A party spokesman, Nelson Chamisa, said the MDC would press ahead with rallies planned for this weekend, but the order does not apply to gatherings later in the campaign. "What is disturbing is we have to go to the High Court each time we want to meet our supporters," he said. "That only happens in a dictatorship."
On Friday police banned several planned rallies because the authorities said they could not guarantee the safety of party leaders. Though the order demonstrates that judicial independence has not been completely extinguished in Zimbabwe, the Zanu-PF government has often ignored such rulings in the past.
In the past week, it has been accused by senior Western diplomats and human rights organisations of stopping at nothing to ensure that Mr Mugabe's 28-year grasp on power is not broken, and that he wins the second round vote after he finished 6 per cent behind Mr Tsvangirai, according to official results, in the first round on 29 March.
This weekend, US-based Human Rights Watch said it had confirmed at least 36 politically motivated deaths and 2,000 victims of violence.
Since he returned to Zimbabwe on 24 May after several weeks out of the country, Mr Tsvangirai has been harassed by the authorities and arrested twice, most recently on Friday. The MDC leader was detained at a roadblock near Bulawayo, the second city, for several hours before being taken to a police station.
The party said another of its MPs, Eric Matinenga, was arrested yesterday, two days after charges against him of inciting violence had been dropped.
In their efforts to coerce voters into switching their support to Zanu-PF from the MDC, the authorities have also prevented British, US and other diplomats from observing electioneering in rural areas. Diplomats travelling in convoy have been held at the roadside and the tyres of their vehicles slashed, and aid organisations, which help to feed four million Zimbabweans, said they had been ordered to stop operations.
The Zimbabwean ambassador in London, Gabriel Machinga, told the BBC the organisations were spreading MDC propaganda while they distributed food.
But the aid groups and the US ambassador to Zimbabwe, James McGee, said the reverse was true. Before the first round of voting in March, the authorities distributed food only to voters who could produce a Zanu-PF membership card, and the government appears determined to control all food handouts before this month's run-off.
"If you have an MDC card you can receive food, but first you have to give the national identity card to the government officials, which means they will hold on to it until after the election," said Mr McGee.
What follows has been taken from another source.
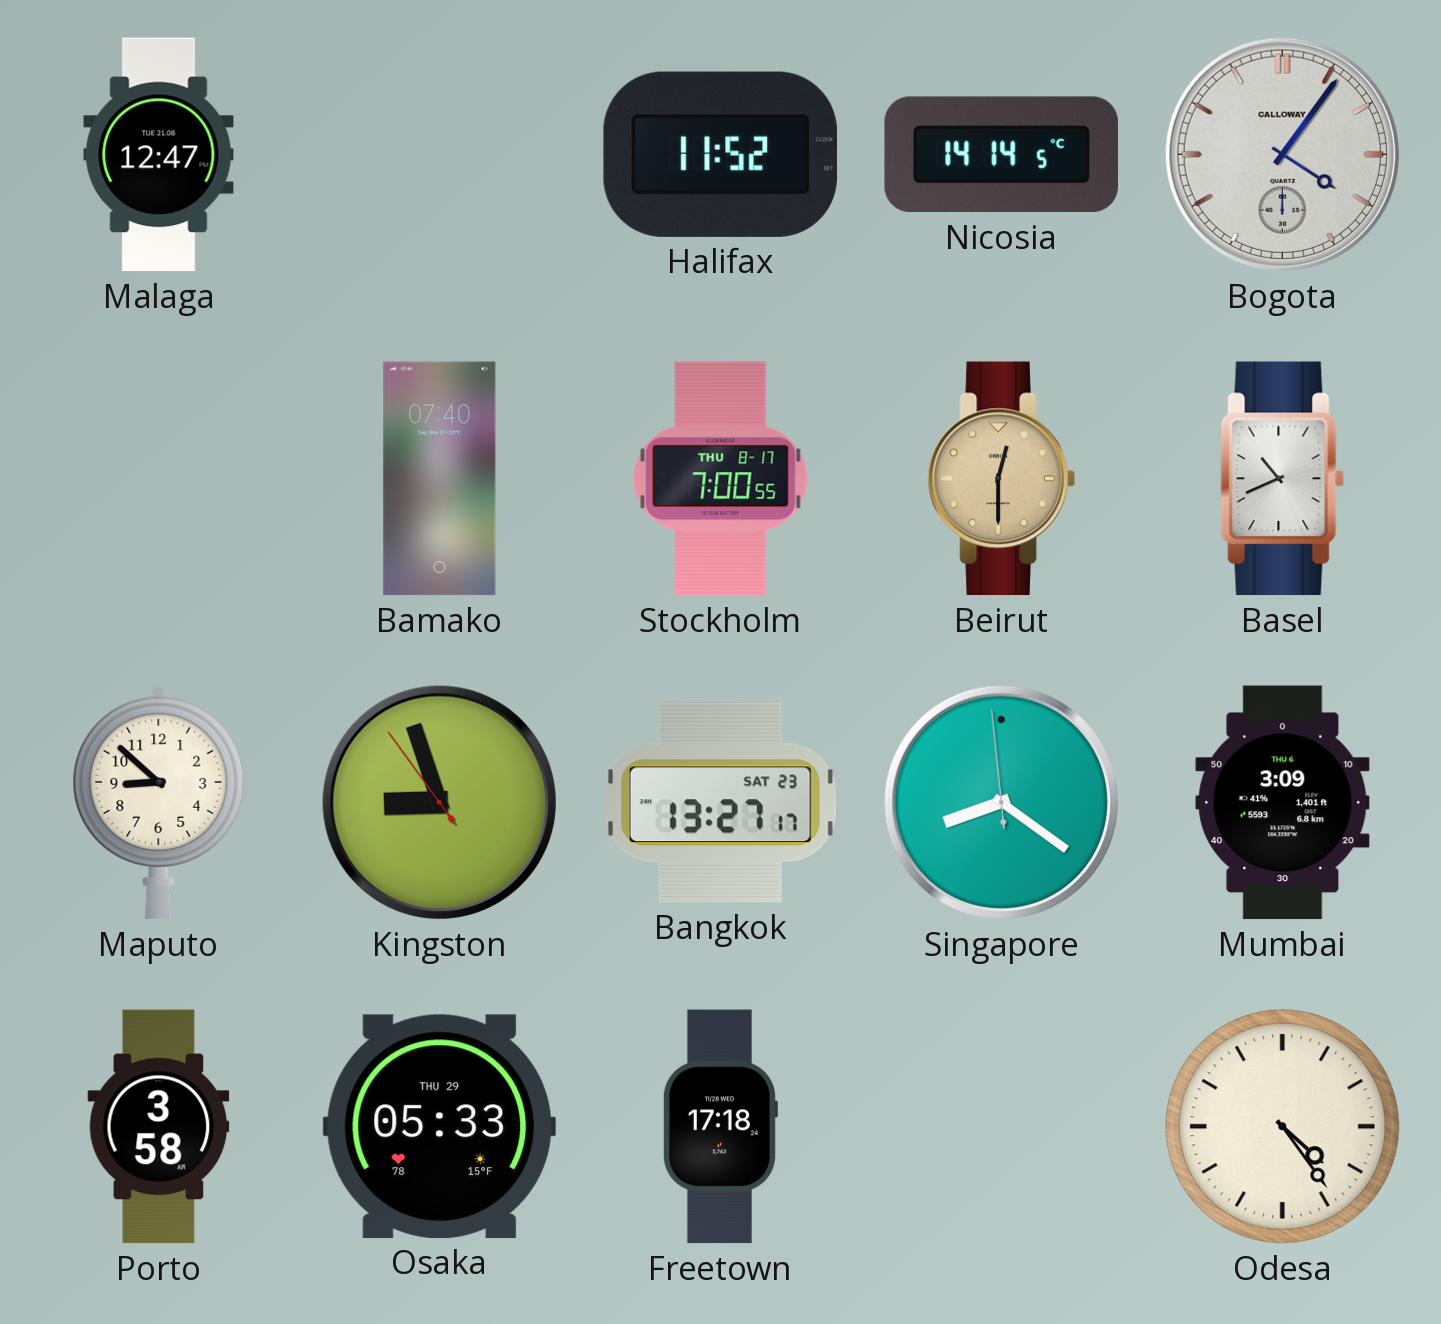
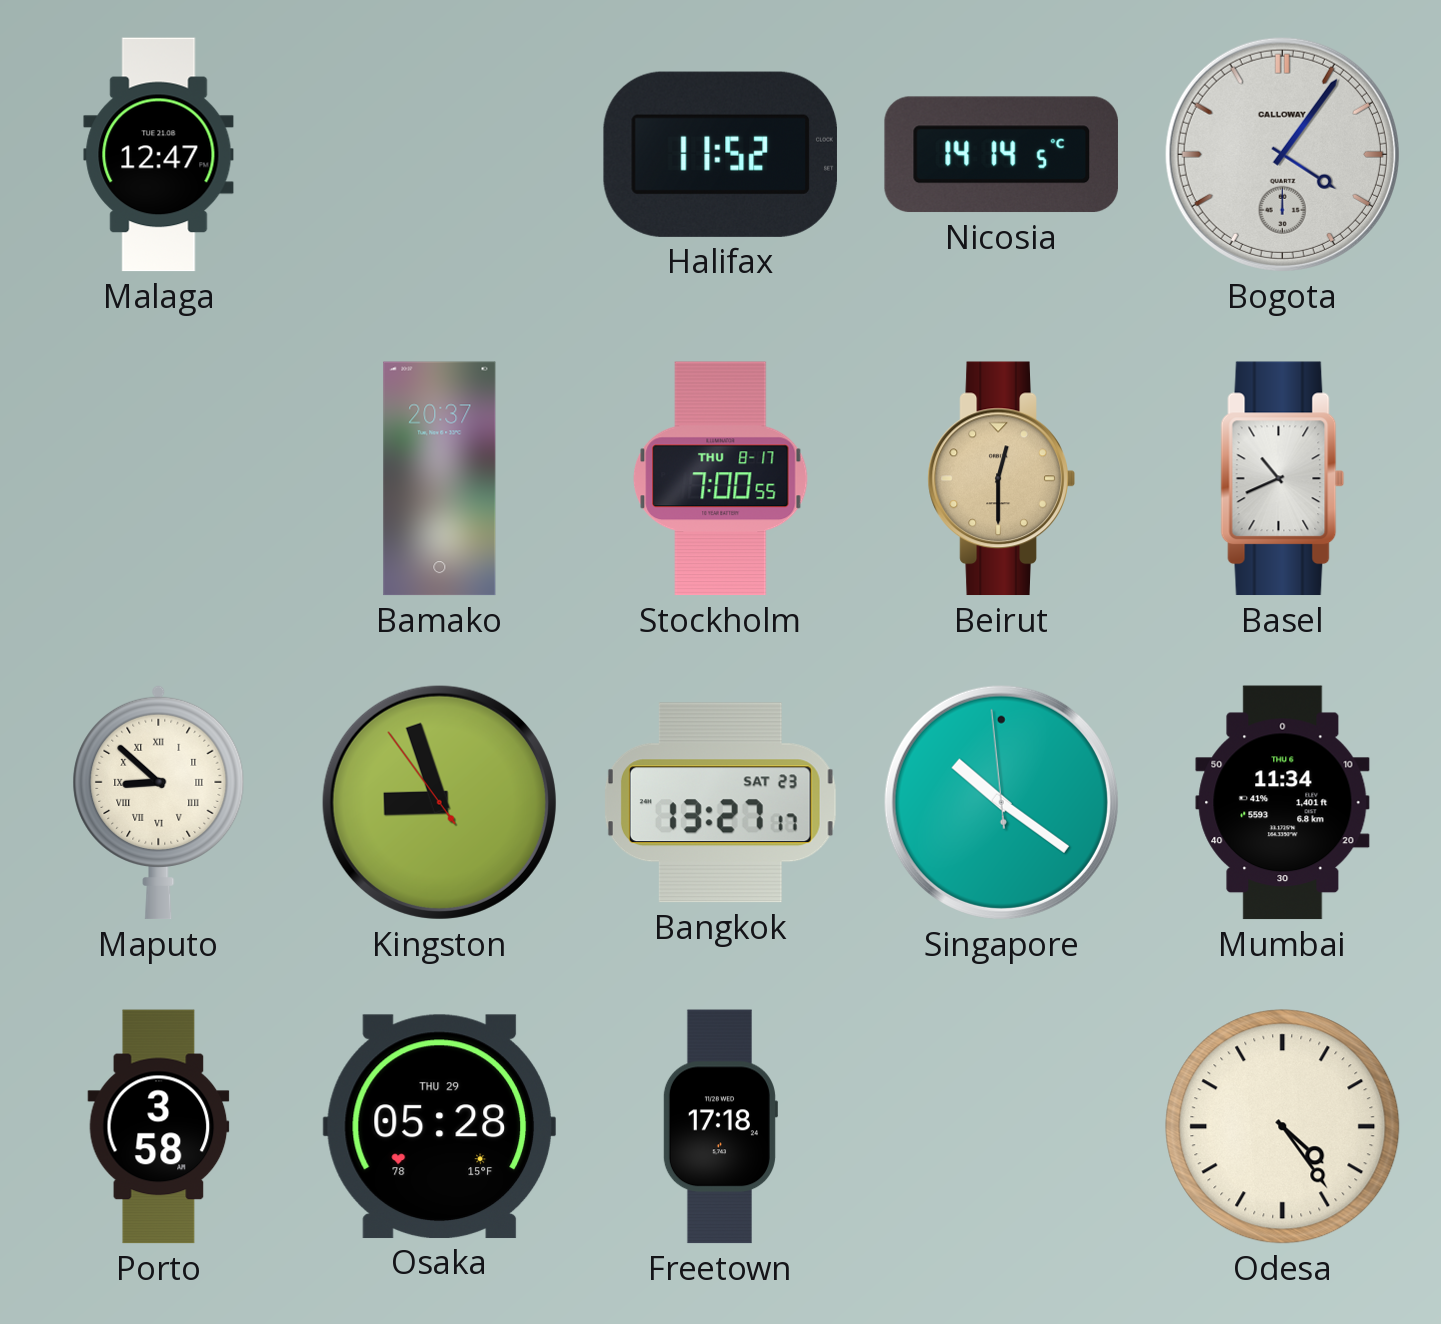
Bamako: 07:40 -> 20:37
Maputo numerals: Arabic -> Roman
Singapore: 8:20 -> 10:20
Mumbai: 3:09 -> 11:34
Osaka: 05:33 -> 05:28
Although neighbouring countries belonging to the Southern African Development Community are sending observers ahead of the election, the MDC and civic organisations say it will be too late. Large areas of the country have been sealed off for several weeks.
Reports have streamed out of an intimidation campaign by Zanu-PF militias, "war veterans" and the security forces, in which many people have been burned and beaten to death in front of large gatherings, who have been forced to watch.